▶ [What is needed] In the entries that follow, find the line containing "kalan 96 gün vardır." and the line containing "Blankeneser Kirche am", then retype exactly the lines from the first through the second, pictures excluded.

== Records ==

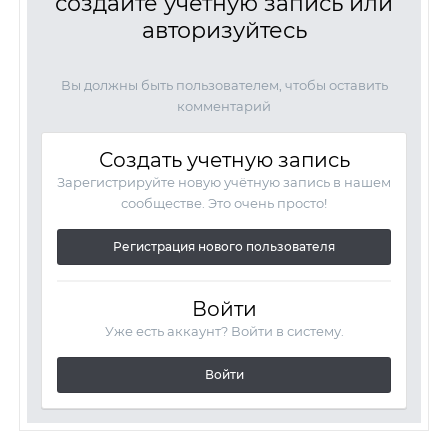
создайте учётную запись или
авторизуйтесь
Вы должны быть пользователем, чтобы оставить
комментарий
Создать учетную запись
Зарегистрируйте новую учётную запись в нашем
сообществе. Это очень просто!
Регистрация нового пользователя
Войти
Уже есть аккаунт? Войти в систему.
Войти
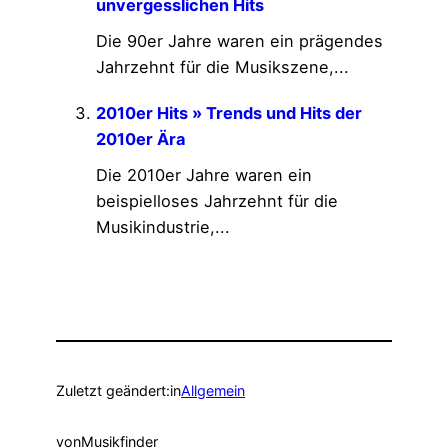
unvergesslichen Hits
Die 90er Jahre waren ein prägendes
Jahrzehnt für die Musikszene,...
2010er Hits » Trends und Hits der
2010er Ära
Die 2010er Jahre waren ein
beispielloses Jahrzehnt für die
Musikindustrie,...
Zuletzt geändert:
in
Allgemein
von
Musikfinder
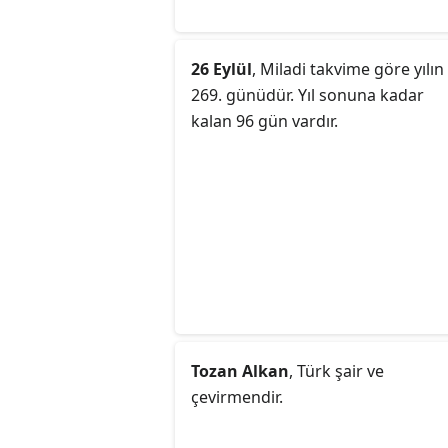
26 Eylül
, Miladi takvime göre yılın
269. günüdür. Yıl sonuna kadar
kalan 96 gün vardır.
Tozan Alkan
, Türk şair ve
çevirmendir.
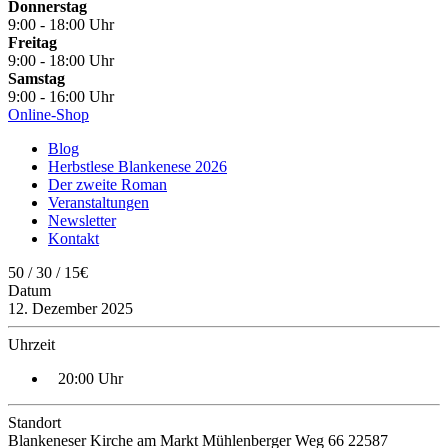
Donnerstag
9:00 - 18:00 Uhr
Freitag
9:00 - 18:00 Uhr
Samstag
9:00 - 16:00 Uhr
Online-Shop
Blog
Herbstlese Blankenese 2026
Der zweite Roman
Veranstaltungen
Newsletter
Kontakt
50 / 30 / 15€
Datum
12. Dezember 2025
Uhrzeit
20:00 Uhr
Standort
Blankeneser Kirche am Markt Mühlenberger Weg 66 22587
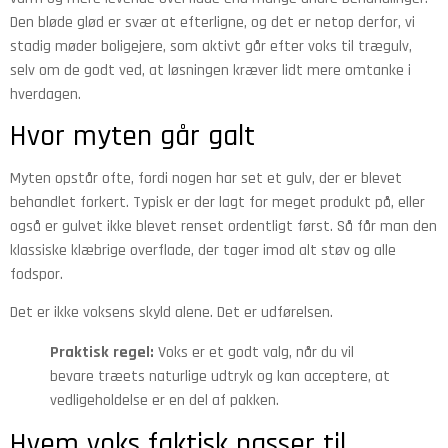
Den bløde glød er svær at efterligne, og det er netop derfor, vi
stadig møder boligejere, som aktivt går efter voks til trægulv,
selv om de godt ved, at løsningen kræver lidt mere omtanke i
hverdagen.
Hvor myten går galt
Myten opstår ofte, fordi nogen har set et gulv, der er blevet
behandlet forkert. Typisk er der lagt for meget produkt på, eller
også er gulvet ikke blevet renset ordentligt først. Så får man den
klassiske klæbrige overflade, der tager imod alt støv og alle
fodspor.
Det er ikke voksens skyld alene. Det er udførelsen.
Praktisk regel:
Voks er et godt valg, når du vil
bevare træets naturlige udtryk og kan acceptere, at
vedligeholdelse er en del af pakken.
Hvem voks faktisk passer til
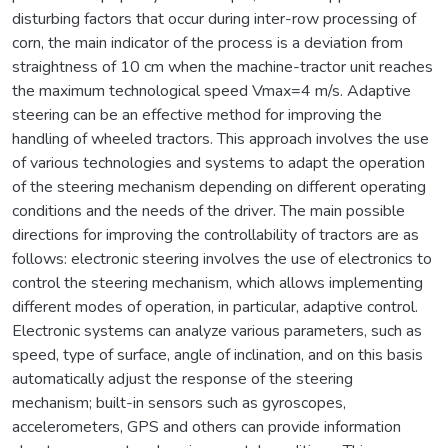
disturbing factors that occur during inter-row processing of
corn, the main indicator of the process is a deviation from
straightness of 10 cm when the machine-tractor unit reaches
the maximum technological speed Vmax=4 m/s. Adaptive
steering can be an effective method for improving the
handling of wheeled tractors. This approach involves the use
of various technologies and systems to adapt the operation
of the steering mechanism depending on different operating
conditions and the needs of the driver. The main possible
directions for improving the controllability of tractors are as
follows: electronic steering involves the use of electronics to
control the steering mechanism, which allows implementing
different modes of operation, in particular, adaptive control.
Electronic systems can analyze various parameters, such as
speed, type of surface, angle of inclination, and on this basis
automatically adjust the response of the steering
mechanism; built-in sensors such as gyroscopes,
accelerometers, GPS and others can provide information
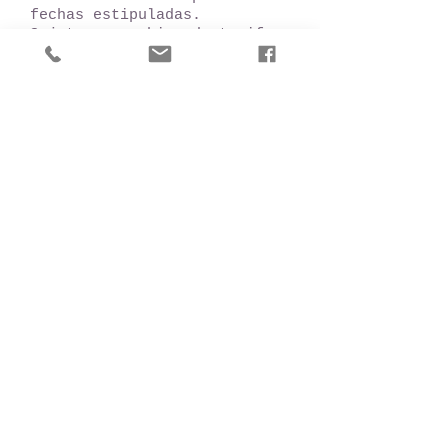
fechas estipuladas.
Sujetas a cambios de tarifas
y disponibilidad al momento
de realizar la reservación.
Tarifa en ocupación doble
Contáctanos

===

▶ [The completed task]
kalan 96 gün vardır.
Tozan Alkan
, Türk şair ve
çevirmendir.
Donnerstag
9:00 - 18:00 Uhr
Freitag
9:00 - 18:00 Uhr
Samstag
9:00 - 16:00 Uhr
Online-Shop
Blog
Herbstlese Blankenese 2026
Der zweite Roman
Veranstaltungen
Newsletter
Kontakt
50 / 30 / 15€
Datum
12. Dezember 2025
Uhrzeit
20:00 Uhr
Standort
Blankeneser Kirche am Markt Mühlenberger Weg 66 22587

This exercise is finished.